### What you will do
Look below for the line containing "masks as SVG.", then write out that line and every line after it to the end, exactly, minus the pictures.
(Supplied material Opens)
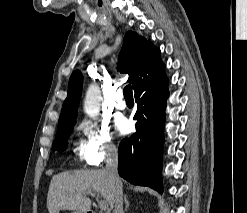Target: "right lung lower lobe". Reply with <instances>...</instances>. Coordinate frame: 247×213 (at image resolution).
<instances>
[{
  "instance_id": "obj_1",
  "label": "right lung lower lobe",
  "mask_w": 247,
  "mask_h": 213,
  "mask_svg": "<svg viewBox=\"0 0 247 213\" xmlns=\"http://www.w3.org/2000/svg\"><path fill=\"white\" fill-rule=\"evenodd\" d=\"M168 79L164 69L134 89L136 133L119 145L118 172L132 184L163 192L161 169Z\"/></svg>"
}]
</instances>
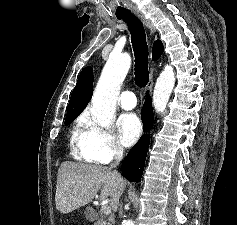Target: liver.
I'll return each mask as SVG.
<instances>
[{"instance_id": "liver-1", "label": "liver", "mask_w": 237, "mask_h": 225, "mask_svg": "<svg viewBox=\"0 0 237 225\" xmlns=\"http://www.w3.org/2000/svg\"><path fill=\"white\" fill-rule=\"evenodd\" d=\"M126 187L119 182L110 168L92 164L63 162L57 175L56 209L62 214L89 204L101 188L100 198H111V208L116 210L119 198Z\"/></svg>"}]
</instances>
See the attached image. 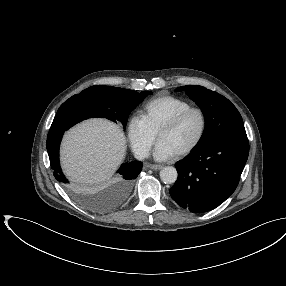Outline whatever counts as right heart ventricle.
<instances>
[{"label": "right heart ventricle", "mask_w": 286, "mask_h": 286, "mask_svg": "<svg viewBox=\"0 0 286 286\" xmlns=\"http://www.w3.org/2000/svg\"><path fill=\"white\" fill-rule=\"evenodd\" d=\"M191 106L185 99L175 96H160L146 102L141 116L150 129L157 133L159 128L172 116Z\"/></svg>", "instance_id": "right-heart-ventricle-1"}]
</instances>
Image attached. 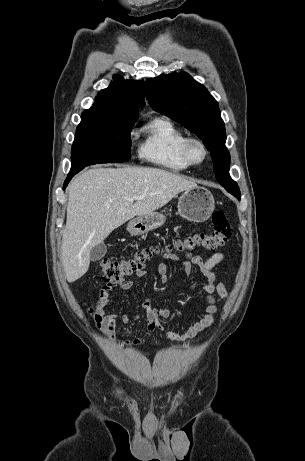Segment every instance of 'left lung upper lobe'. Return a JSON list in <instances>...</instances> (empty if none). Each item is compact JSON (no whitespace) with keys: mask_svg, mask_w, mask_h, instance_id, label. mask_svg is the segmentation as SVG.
I'll use <instances>...</instances> for the list:
<instances>
[{"mask_svg":"<svg viewBox=\"0 0 305 461\" xmlns=\"http://www.w3.org/2000/svg\"><path fill=\"white\" fill-rule=\"evenodd\" d=\"M146 98L153 110L183 124L211 152L217 181L240 200L239 187L229 175L230 155L217 101L185 73L162 75L146 81Z\"/></svg>","mask_w":305,"mask_h":461,"instance_id":"5c2ea615","label":"left lung upper lobe"}]
</instances>
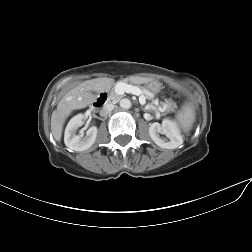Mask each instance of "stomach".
<instances>
[{
	"label": "stomach",
	"instance_id": "0dacf381",
	"mask_svg": "<svg viewBox=\"0 0 252 252\" xmlns=\"http://www.w3.org/2000/svg\"><path fill=\"white\" fill-rule=\"evenodd\" d=\"M146 87L152 92H159L162 88V84L157 80H152L146 83Z\"/></svg>",
	"mask_w": 252,
	"mask_h": 252
}]
</instances>
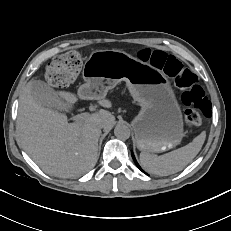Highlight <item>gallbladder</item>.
<instances>
[{"mask_svg": "<svg viewBox=\"0 0 231 231\" xmlns=\"http://www.w3.org/2000/svg\"><path fill=\"white\" fill-rule=\"evenodd\" d=\"M31 95L43 107L62 109L66 106L56 91L40 80L33 82Z\"/></svg>", "mask_w": 231, "mask_h": 231, "instance_id": "1", "label": "gallbladder"}]
</instances>
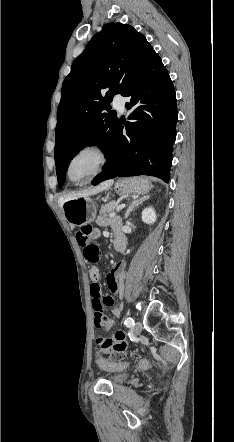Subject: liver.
<instances>
[{"label": "liver", "instance_id": "1", "mask_svg": "<svg viewBox=\"0 0 234 442\" xmlns=\"http://www.w3.org/2000/svg\"><path fill=\"white\" fill-rule=\"evenodd\" d=\"M113 183H114V180H112V179L106 180V181L100 183L99 185H97V186H95L93 188L87 189V190L82 191V192L70 194L68 196L61 197L59 199V205L62 208L63 204L65 202H67V201H70V200H73V199H76V198H79V197H88L90 195L98 194V193L106 190L110 186H112Z\"/></svg>", "mask_w": 234, "mask_h": 442}]
</instances>
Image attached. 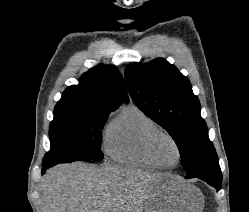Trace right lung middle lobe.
Wrapping results in <instances>:
<instances>
[{"label":"right lung middle lobe","instance_id":"obj_1","mask_svg":"<svg viewBox=\"0 0 249 212\" xmlns=\"http://www.w3.org/2000/svg\"><path fill=\"white\" fill-rule=\"evenodd\" d=\"M114 110L58 102L49 129L51 150L42 164L102 160L101 130Z\"/></svg>","mask_w":249,"mask_h":212}]
</instances>
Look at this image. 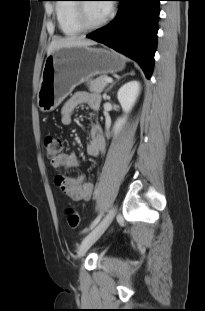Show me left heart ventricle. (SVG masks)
<instances>
[{"mask_svg": "<svg viewBox=\"0 0 205 311\" xmlns=\"http://www.w3.org/2000/svg\"><path fill=\"white\" fill-rule=\"evenodd\" d=\"M107 13L99 2L85 3V16L90 24H96L106 17Z\"/></svg>", "mask_w": 205, "mask_h": 311, "instance_id": "left-heart-ventricle-1", "label": "left heart ventricle"}]
</instances>
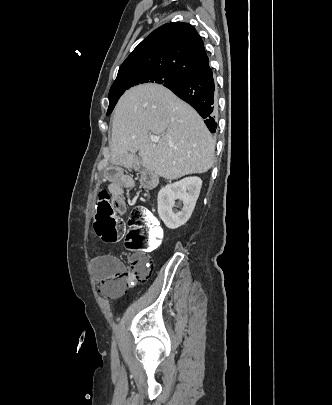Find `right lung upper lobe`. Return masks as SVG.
<instances>
[{
  "mask_svg": "<svg viewBox=\"0 0 332 405\" xmlns=\"http://www.w3.org/2000/svg\"><path fill=\"white\" fill-rule=\"evenodd\" d=\"M209 65L204 43L188 23L162 25L145 38L120 66L118 76L133 71L190 75Z\"/></svg>",
  "mask_w": 332,
  "mask_h": 405,
  "instance_id": "1",
  "label": "right lung upper lobe"
}]
</instances>
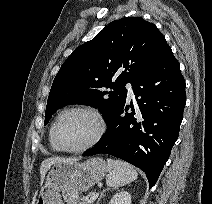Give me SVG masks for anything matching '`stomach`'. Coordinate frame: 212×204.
(Supplied material Closes)
### Answer for this exercise
Find `right lung upper lobe`. Return masks as SVG.
<instances>
[{
  "mask_svg": "<svg viewBox=\"0 0 332 405\" xmlns=\"http://www.w3.org/2000/svg\"><path fill=\"white\" fill-rule=\"evenodd\" d=\"M209 65L204 43L188 23L162 25L145 38L120 66L118 76L133 71L190 75Z\"/></svg>",
  "mask_w": 332,
  "mask_h": 405,
  "instance_id": "1",
  "label": "right lung upper lobe"
}]
</instances>
Give me SVG masks for anything matching '`stomach`'. Coordinate frame: 212×204.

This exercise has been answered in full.